Extracted page text data:
-.-.-

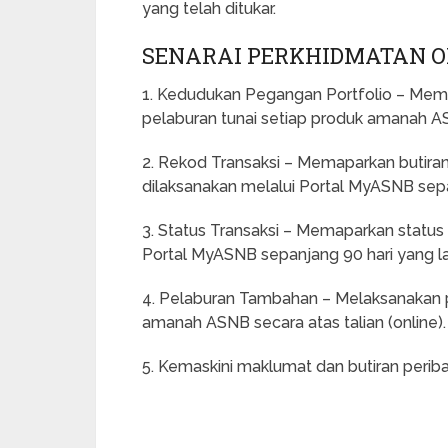
yang telah ditukar.
SENARAI PERKHIDMATAN O
1. Kedudukan Pegangan Portfolio – Memapa
pelaburan tunai setiap produk amanah A
2. Rekod Transaksi – Memaparkan butira
dilaksanakan melalui Portal MyASNB sepa
3. Status Transaksi – Memaparkan status 
Portal MyASNB sepanjang 90 hari yang la
4. Pelaburan Tambahan – Melaksanakan 
amanah ASNB secara atas talian (online).
5. Kemaskini maklumat dan butiran periba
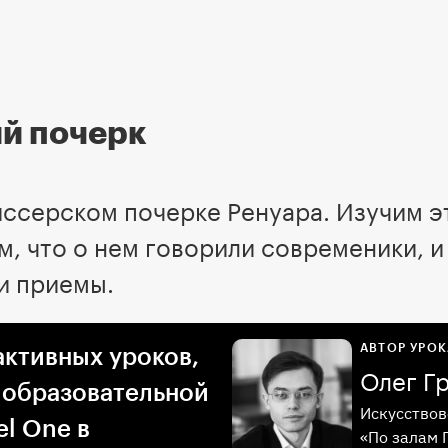
й почерк
ссерском почерке Ренуара. Изучим э
м, что о нем говорили современики, и
и приемы.
АВТОР УРОК
активных уроков,
Олег Г
 образовательной
Искусствов
l One в
«По залам 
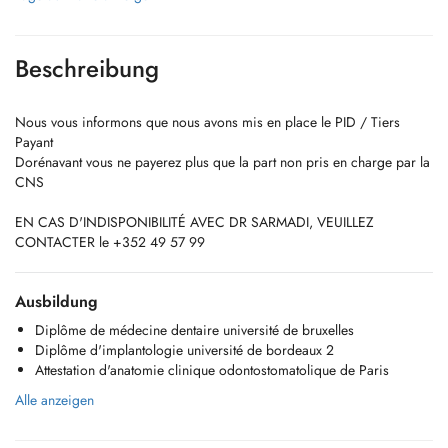
Beschreibung
Nous vous informons que nous avons mis en place le PID / Tiers
Payant
Dorénavant vous ne payerez plus que la part non pris en charge par la
CNS
EN CAS D'INDISPONIBILITÉ AVEC DR SARMADI, VEUILLEZ
CONTACTER le +352 49 57 99
Ausbildung
Diplôme de médecine dentaire université de bruxelles
Diplôme d'implantologie université de bordeaux 2
Attestation d'anatomie clinique odontostomatolique de Paris
Alle anzeigen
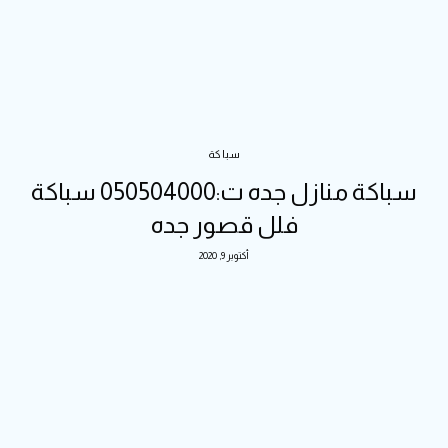
سباكة
سباكة منازل جده ت:050504000 سباكة
فلل قصور جده
أكتوبر 9, 2020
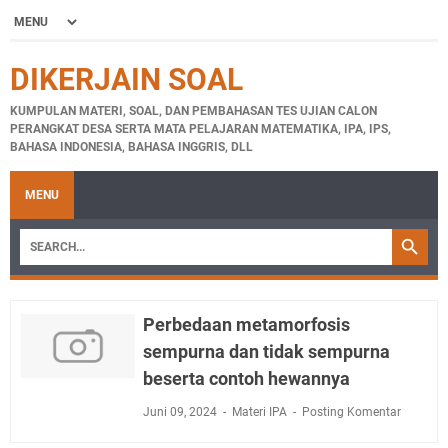
DIKERJAIN SOAL
KUMPULAN MATERI, SOAL, DAN PEMBAHASAN TES UJIAN CALON
PERANGKAT DESA SERTA MATA PELAJARAN MATEMATIKA, IPA, IPS,
BAHASA INDONESIA, BAHASA INGGRIS, DLL
MENU
Perbedaan metamorfosis
sempurna dan tidak sempurna
beserta contoh hewannya
Juni 09, 2024
Materi IPA
Posting Komentar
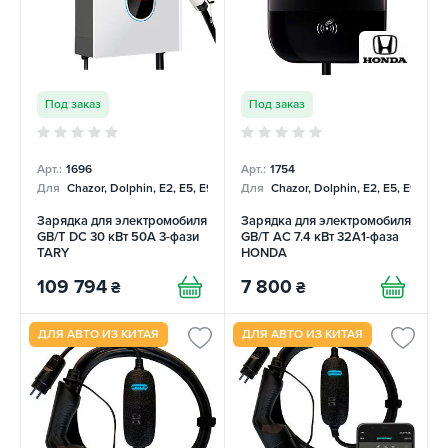
Под заказ
Под заказ
Арт.:
1696
Арт.:
1754
Для
Chazor, Dolphin, E2, E5, E9, Mercedes
Для
Chazor, Dolphin, E2, E5, E9, Me
Зарядка для электромобиля
Зарядка для электромобиля
GB/T DC 30 кВт 50А 3-фази
GB/T AC 7.4 кВт 32A1-фаза
TARY
HONDA
109 794
7 800
₴
₴
ДЛЯ АВТО ИЗ КИТАЯ
ДЛЯ АВТО ИЗ КИТАЯ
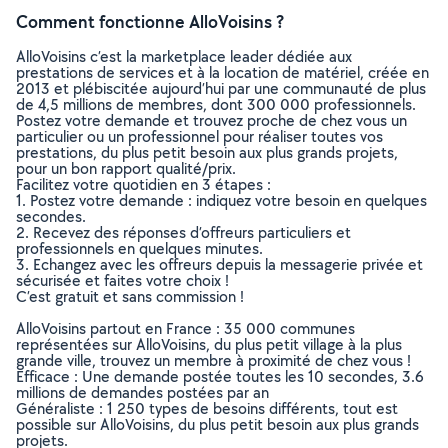
Comment fonctionne AlloVoisins ?
AlloVoisins c’est la marketplace leader dédiée aux
prestations de services et à la location de matériel, créée en
2013 et plébiscitée aujourd’hui par une communauté de plus
de 4,5 millions de membres, dont 300 000 professionnels.
Postez votre demande et trouvez proche de chez vous un
particulier ou un professionnel pour réaliser toutes vos
prestations, du plus petit besoin aux plus grands projets,
pour un bon rapport qualité/prix.
Facilitez votre quotidien en 3 étapes :
1. Postez votre demande : indiquez votre besoin en quelques
secondes.
2. Recevez des réponses d’offreurs particuliers et
professionnels en quelques minutes.
3. Echangez avec les offreurs depuis la messagerie privée et
sécurisée et faites votre choix !
C’est gratuit et sans commission !
AlloVoisins partout en France : 35 000 communes
représentées sur AlloVoisins, du plus petit village à la plus
grande ville, trouvez un membre à proximité de chez vous !
Efficace : Une demande postée toutes les 10 secondes, 3.6
millions de demandes postées par an
Généraliste : 1 250 types de besoins différents, tout est
possible sur AlloVoisins, du plus petit besoin aux plus grands
projets.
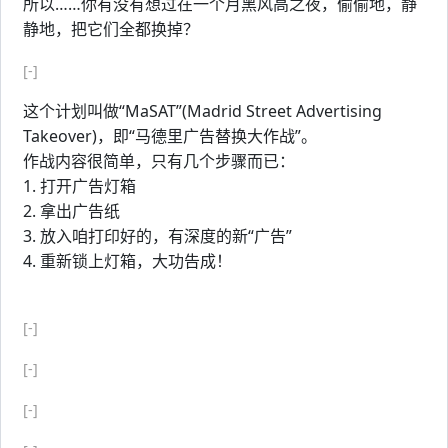
所以……你有没有想过在一个月黑风高之夜，偷偷地，静
静地，把它们全都换掉？
[-]
这个计划叫做“MaSAT”(Madrid Street Advertising
Takeover)，即“马德里广告替换大作战”。
作战内容很简单，只有几个步骤而已：
1. 打开广告灯箱
2. 拿出广告纸
3. 放入咱打印好的，有深度的新“广告”
4. 重新锁上灯箱，大功告成！
[-]
[-]
[-]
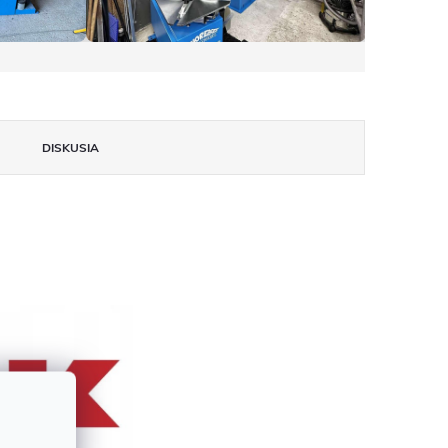
DISKUSIA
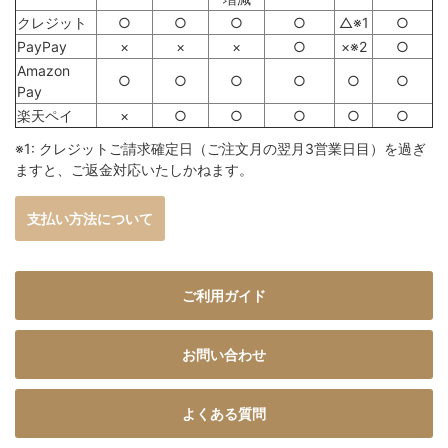
クレジット
○
○
○
○
△※1
○
PayPay
×
×
×
○
×※2
○
Amazon
○
○
○
○
○
○
Pay
楽天ペイ
×
○
○
○
○
○
※1: クレジットご請求確定日（ご注文月の翌月3営業日目）を過ぎ
ますと、ご返金対応いたしかねます。
支払い方法について
ご利用ガイド
お問い合わせ
よくある質問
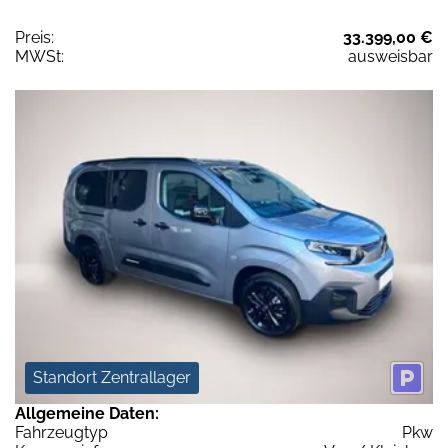
Preis:
33.399,00 €
MWSt:
ausweisbar
Standort Zentrallager
Allgemeine Daten:
Fahrzeugtyp
Pkw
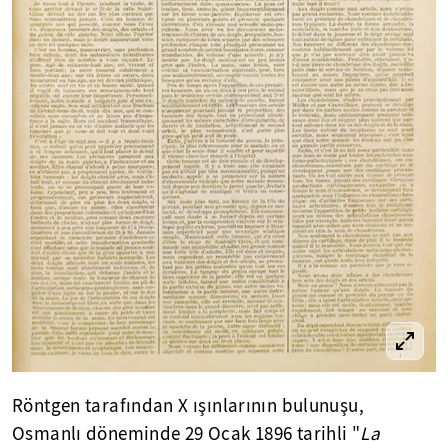
Röntgen tarafından X ışınlarının bulunuşu,
Osmanlı döneminde 29 Ocak 1896 tarihli "
La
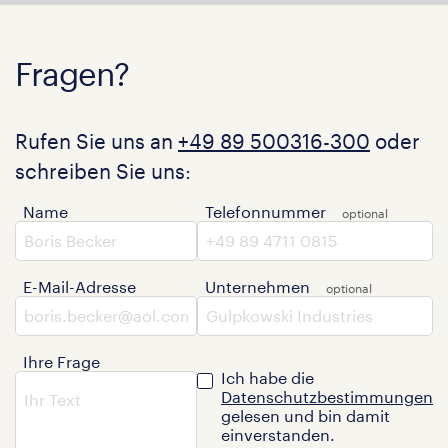
Fragen?
Rufen Sie uns an
+49 89 500316-300
oder
schreiben Sie uns:
Name
Telefonnummer
E-Mail-Adresse
Unternehmen
Ihre Frage
Ich habe die
Datenschutzbestimmungen
gelesen und bin damit
einverstanden.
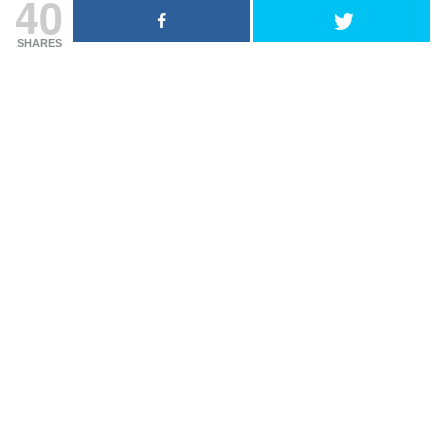
40
SHARES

-.-.-

● Work instruction
Find the lines above holding the word "chez" and show them.

● Output of the task
Postez votre demande et trouvez proche de chez vous un
grande ville, trouvez un membre à proximité de chez vous !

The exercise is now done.